I don’t know about you, but I can say for sure that I wasn’t one of those confident kids.
I was shy, and quiet, and a warrior in my mind, but timid deer-in-headlights in real life.
I wasn’t unhappy about it and I wound up being a pretty successful individual in most elements of life (graduate college with honors, scored hot husband, had three kids, did other cool stuff people with confidence do), but I still struggle with things –long list short: speaking in front of people, obsessing over my belly in swimsuits, and thinking people are judging me for things I shouldn’t even care about.
Okay, I totally don’t care about that last one.
There are some things I couldn’t conquer until adulthood, and there are some things that I continue to avoid because my confidence level hasn’t quite achieved I’m-a-boss-lemme-rock-it level. But, time invested in actively choosing joy, seeking to understand my place in the world better, and devoting myself to just being the best person I can be for myself and my family have helped me shed some of that hiding-in-the-corner-because-I-know-people-think-I’m-weird life.
Point is, I’m in a good place now.
As such, I work really hard with The Dudes to ensure they are growing up to be confident kids. I want them courageous, conscious, and able to face humanity without fear or apprehension.
I want them to follow passions, experience beauty, appreciate love, and work hard to get what they believe they deserve. Which, if you ask me, is basically ALL OF THE THINGS.

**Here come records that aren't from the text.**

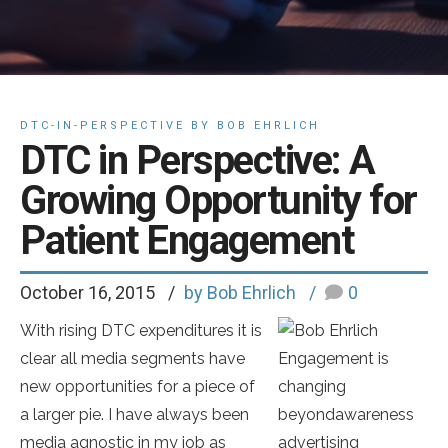
DTC-IN-PERSPECTIVE BY BOB EHRLICH
DTC in Perspective: A
Growing Opportunity for
Patient Engagement
October 16, 2015
by Bob Ehrlich
0
With rising DTC expenditures it is
clear all media segments have
Engagement is
new opportunities for a piece of
changing
a larger pie. I have always been
beyondawareness
media agnostic in my job as
advertising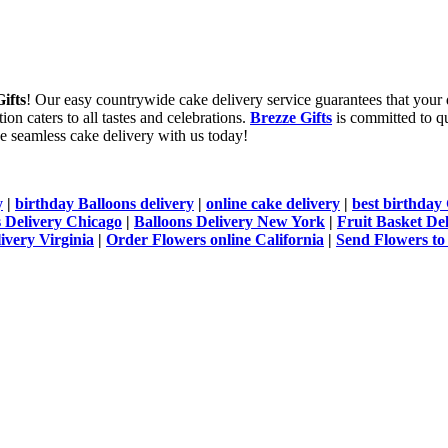
ifts
! Our easy countrywide cake delivery service guarantees that your 
ion caters to all tastes and celebrations.
Brezze Gifts
is committed to qua
nce seamless cake delivery with us today!
y
|
birthday Balloons delivery
|
online cake delivery
|
best birthday 
 Delivery Chicago
|
Balloons Delivery New York
|
Fruit Basket De
ivery Virginia
|
Order Flowers online California
|
Send Flowers to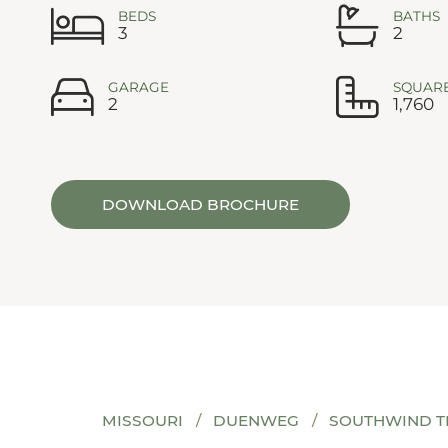
BEDS
BATHS
3
2
GARAGE
SQUARE
2
1,760
DOWNLOAD BROCHURE
MISSOURI
DUENWEG
SOUTHWIND T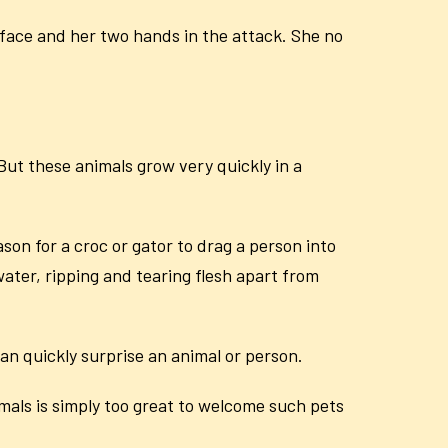
ace and her two hands in the attack. She no
 But these animals grow very quickly in a
on for a croc or gator to drag a person into
 water, ripping and tearing flesh apart from
an quickly surprise an animal or person.
imals is simply too great to welcome such pets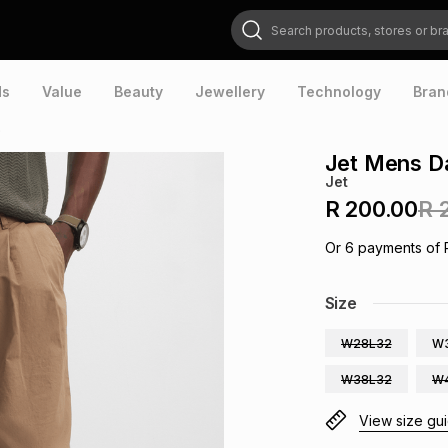
Search products, stores or brands
ds
Value
Beauty
Jewellery
Technology
Bran
o
Jet Mens D
Jet
R 200.00
R 
Or
6
payments of
Size
W28L32
W
W38L32
W
View size gu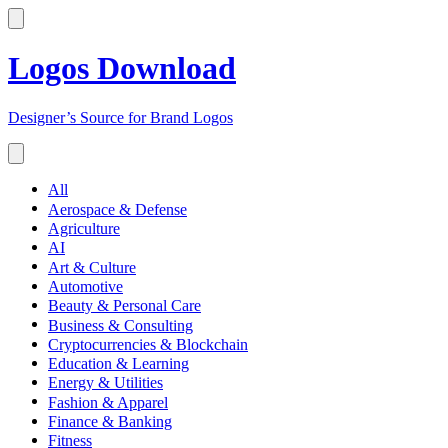
Logos Download
Designer’s Source for Brand Logos
All
Aerospace & Defense
Agriculture
AI
Art & Culture
Automotive
Beauty & Personal Care
Business & Consulting
Cryptocurrencies & Blockchain
Education & Learning
Energy & Utilities
Fashion & Apparel
Finance & Banking
Fitness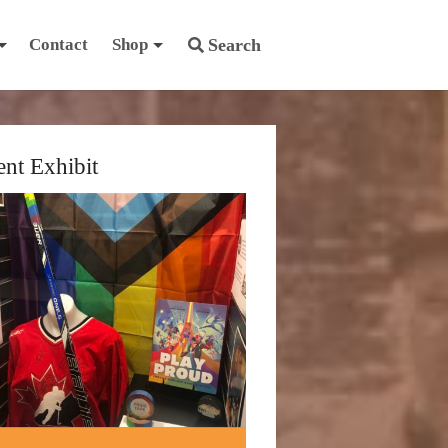
Contact
Shop
Search
ent Exhibit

It is a daily task that involves constant thinking, rethinking, strategizing, and chocolate. Just like basically every single other thing you do in parenting.
Don’t worry, I have some tips.
The Gift of Confidence: How We Build Confident Kids
1. Expect big things. Realistic things. But, realistic BIG things. What big looks like depends on your kid (example: he’s afraid of water but you expect him to learn to swim this summer), but having high expectations for them encourages them to aspire to greatness –whatever greatness means for them. And you have to believe! Don’t tell them you know they can swim across the pool and then toss them in and expect them to drown a little until the lifeguard saves them. Expect big things they can truly achieve with guidance and support (support=love and resources) from you along the way. You want him to swim across the pool? Sign him up for swim lessons, make sure he’s at every one, and then, when he is truly ready, run up the side of the pool cheering your face off as he completes his class graduation swim. And yes, you’re allowed to say I told you so! Confidence will bloom when they know that you know, in your heart of hearts, that they’re capable.
2. Support them through failures. They’re going to have them and they need to know that it’s cool because they’re not deal breakers. You’re still going to think they’re pretty great and you’re still going to believe in them. Kids feel more confident when they know you’re supportive and will still have their backs no matter how well they perform something.
3. Love them for them. You’re crazy if you think I care one bit about Dude Perfect or that Stampy dude, but I sit here and I watch them on YouTube and pretend it’s not the weirdest crap ever. Just like how I suddenly love lacrosse, and soccer, and superhero movies (okay, fine, I kinda always loved those). I encourage The Dudes to be their own people. I don’t want them to be just like me. I don’t require them to believe what I believe. I love that they are who they are and I demonstrate that to them by showing an interest in the things they like. Of course I give them guidance, but that’s just to ensure they remain law abiding, contributing citizens and to help them navigate the world safely. Otherwise, I love that Dude 1 is 1000 times nicer than I am, that Dude 2 is headstrong and outspoken, and that Dude 3 is energetic and vocally self-assured and I support them as they develop those traits.
4. Celebrate their awesome. And I’m not talking about participation trophies (I’m really not for those), I’m talking about celebrating things that they have worked hard to achieve. When they accomplish something that they truly worked for, it’s okay to say you’re proud of them. You can even post it on Facebook if you want.
5. Show them how it’s done. Having my kids has inspired me to become more confident. I want to be confident to show them what it’s like and, at times, I have to use my confidence to fight for them. The last thing I want them to think is that I am some meek chick who can’t stand up for what’s right and for them. They know I’m about that and that I’ve got mean right hook that your throat would hate to meet. Kidding. Sort of. Mostly.